Thursday, August 15, 2013

not quite ARR! numbers and symbols, as viewed by a man of letters.

these are some excerpts from the pleasures and sorrows of work by a. de botton, one of my favorite authors. he has a way of revealing the sublime aspects about everyday life.

anyway, this is his take on science ..
"Gone were the days of geniuses in their observatories and workshops, single-handedly rerouting scientific history. We had entered the sober era of the collaborative laboratory, where astrophysicists and aeronautical engineers banded themselves together for decade-long assaults on minor mysteries, resisting the media's attempts to raise any one of their number into a contemporary Galileo. A company might limit itself to perfecting the performance of silver-zinc batteries in zero-gravity conditions, rightly sensing the foolishness of expanding to address further puzzles in satellite electrics. A scientist might spend a lifetime examining the properties of titanium at high temperatures or the behaviour of hydrogen at the moment of ignition. The sum total of one's contributions to mankind might end up in an issue of the Journal of Advanced Propulsion Methods."
.. and this is his take on maths, viewed from the non-technical viewpoint:
"Noting my puzzlement, Ian told me that he was calculating the force of gravity at work on the cable, and that in his equation $l$ stood for the length of the span, $w$ for the effective weight per unit of length, and $T_H$ for the constant along the line. He explained that transmission engineers were unusually blessed in having at their fingertips a highly precise, efficient and universal vocabulary with which to convey even the most labyrinthine electrical scenarios, so that from Iran to Chile, $\psi$ referred to electric flux, $\mu$ to permeability, $\mathcal{P}$ to pereance, and $\alpha$ to the temperature coefficient of resistance.

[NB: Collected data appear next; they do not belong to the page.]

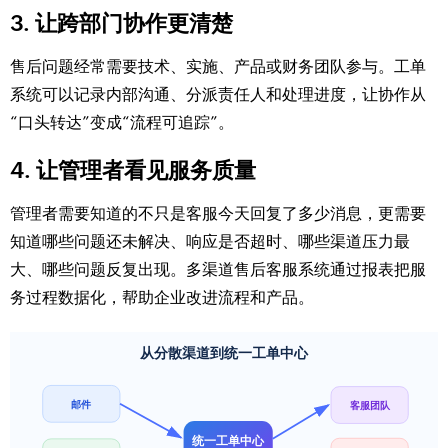
3. 让跨部门协作更清楚
售后问题经常需要技术、实施、产品或财务团队参与。工单
系统可以记录内部沟通、分派责任人和处理进度，让协作从
“口头转达”变成“流程可追踪”。
4. 让管理者看见服务质量
管理者需要知道的不只是客服今天回复了多少消息，更需要
知道哪些问题还未解决、响应是否超时、哪些渠道压力最
大、哪些问题反复出现。多渠道售后客服系统通过报表把服
务过程数据化，帮助企业改进流程和产品。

I was struck by how impoverished ordinary language can be by contrast, requiring its user to arrange inordinate numbers of words in tottering and unstable piles in order to communicate meanings infinitely more basic than anything related to an electrical network. I found myself wishing that the rest of mankind would follow the engineers' example and agree on a series of symbols which could point incontrovertibly to certain elusive, vaporous, ad often painful psychological states -- a code which might help us to feel less tongue-tied and less lonely, and enable us to resolve arguments with swift and silent exchanges of equations.

There seemed to be no shortage of feelings to which the engineers' brevity might be profitably applied. If only a letter could have been identified, for example, with which elegantly to allude the strange desire one occasionally has to elicit love from people one does not even particularly like ($\beta$, say); or the irritation evoked when acquaintances seem to be more worried about one's illnesses than one is oneself ($\omega$); or the still vaguer sense one can sometimes have that different periods of one's life are in coexistence, so that one would have only to return to one's childhood home to find everything the same as it once was, with no one having died and nothing having changed ($\xi$). Possessed of such a notational system, one would be able to compress the free-floating nostalgia and anxiety fo a typical Sunday afternoon into a single pellucid and unambiguous sequence ($\beta + \omega | \xi \times 2$)" and attract sympathy and compassion from the friends around whom one would otherwise have grunted unhelpfully."